Keep in mind that the more muscle you build, the more energy it takes to move that muscle therefore the more calories you’ll burn during your activities through the day. It’s not necessarily about the calories you burn during the workout but the aggregate impact downstream.
I could be wrong though I don’t go to the gym lol.
There’s a saying among body builders. Abs are made in the kitchen.
You get strength in the gym.
By that logic a morbidly obese person is exercising harder than anyone else by moving their 600lb ass around the living room.
They are.
A 600lb person walking a mile burns significantly more calories than a 200lb person doing the same thing. Im 200lbs and I can back squat 300lbs, a 600lb person squatting down and standing back up is moving more weight than I am… If they can manage it.

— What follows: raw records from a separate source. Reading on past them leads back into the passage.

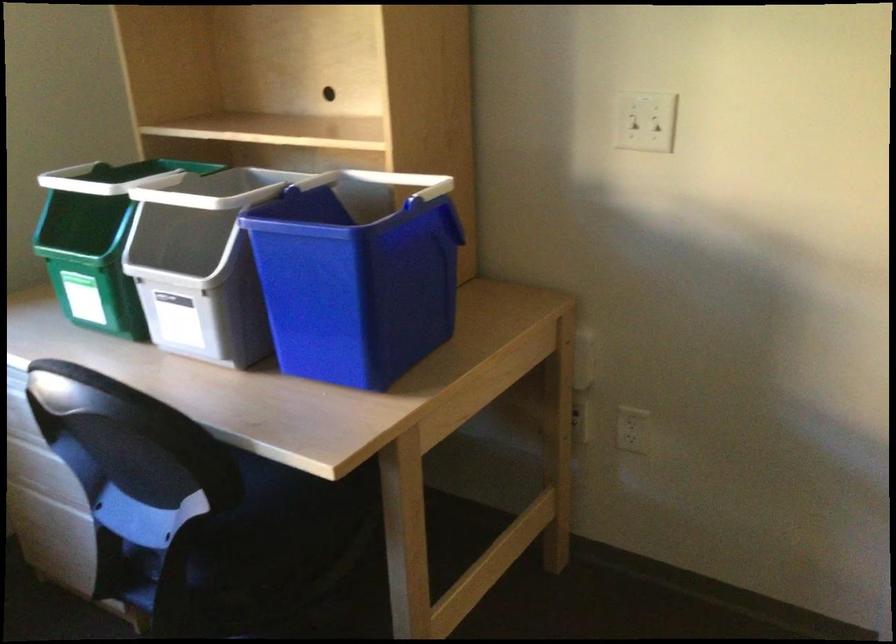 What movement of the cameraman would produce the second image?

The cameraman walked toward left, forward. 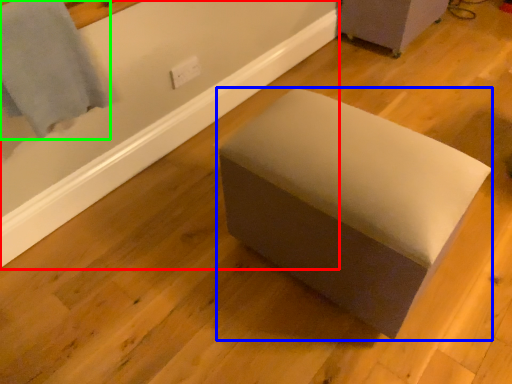 Question: Which is farther away from bath (highlighted by a red box)? furniture (highlighted by a blue box) or bath towel (highlighted by a green box)?

Choices:
 (A) furniture
 (B) bath towel

Answer: (A) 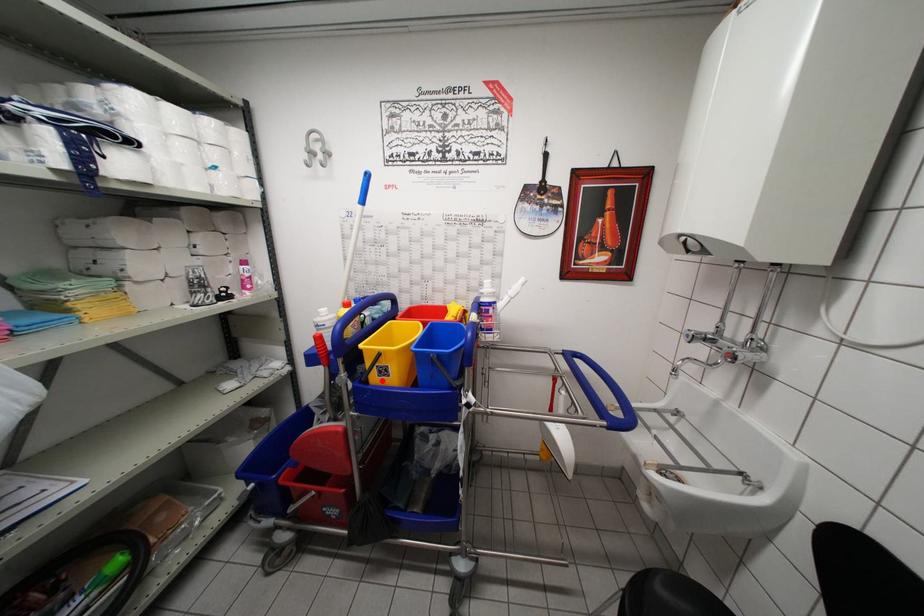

Calories out just need to exceed calories in. Diets help do that easier but it’s all the same principle
Yeah, I just mean it’s easier to manipulate the intake side of the equation. Burning a couple hundred calories is a lot of work; choosing not to drink a soda is easy.
It’s important to note that “maintenance calories” are the vast majority of the energy you use on a daily basis. Exercise is just a small portion of the calories you burn.

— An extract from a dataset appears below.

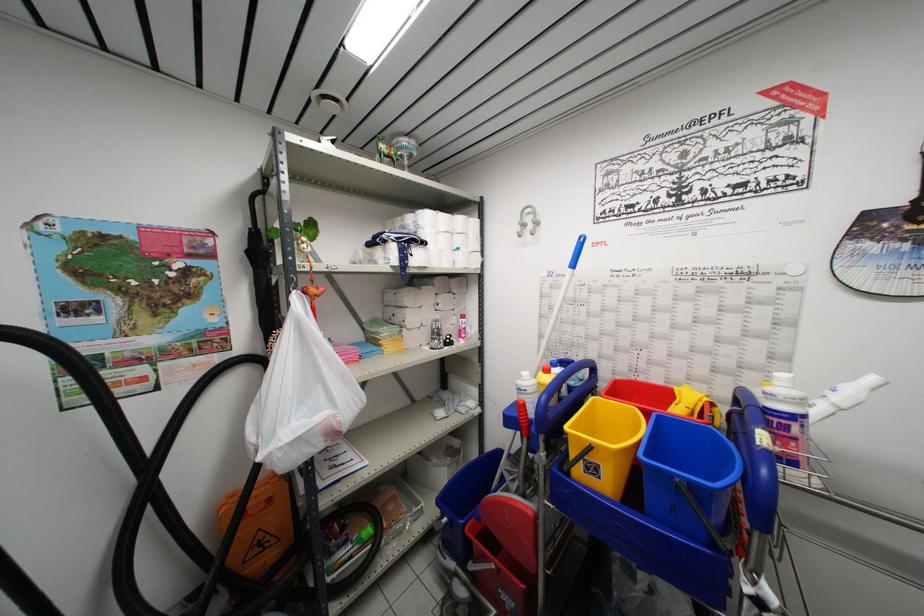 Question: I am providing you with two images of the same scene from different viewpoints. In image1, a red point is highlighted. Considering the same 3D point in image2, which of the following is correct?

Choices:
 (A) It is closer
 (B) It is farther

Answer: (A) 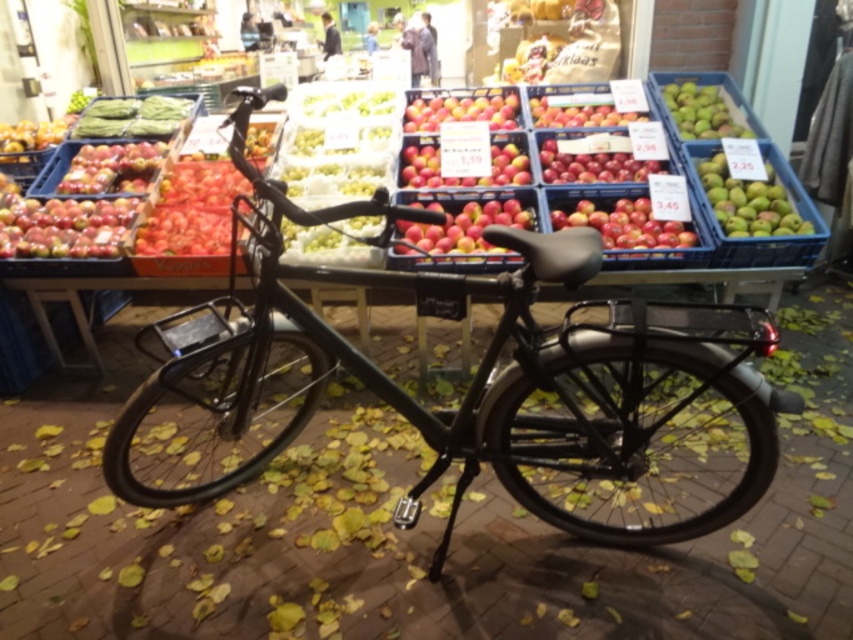 Does matte red apple at left have a greater height compared to red matte apple at center?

I’m gonna take. this opportunity to point out how stupid it is that 1 Calorie = 1kilocalorie. Actually my least favorite unit.
It took me a moment when I saw the pic to come to terms with the fact that, for as many times as I’ve seen kcal previously, I somehow never realized it was was short hand for kilocalories. 🤯
And since a kilocalorie is what we would call a “calorie” from food, this shows precisely how you can’t outrun a bad diet.
Natural winner. I never lose
Is it in Bangkok?
India, notice the Hindi
Imma take the escalator out of spite now. You’re not the boss of me!
A typical hamburger is about 500 kcal so you would have to go up those stairs 100 times to burn it off in theory.
But science is now saying that burning off calories isn’t related to excersise… you burn the same amount doing or not doing physical activity. So I don’t know if this is relevant anymore.
Sounds counterintuitive. Do you happen to have a source for this?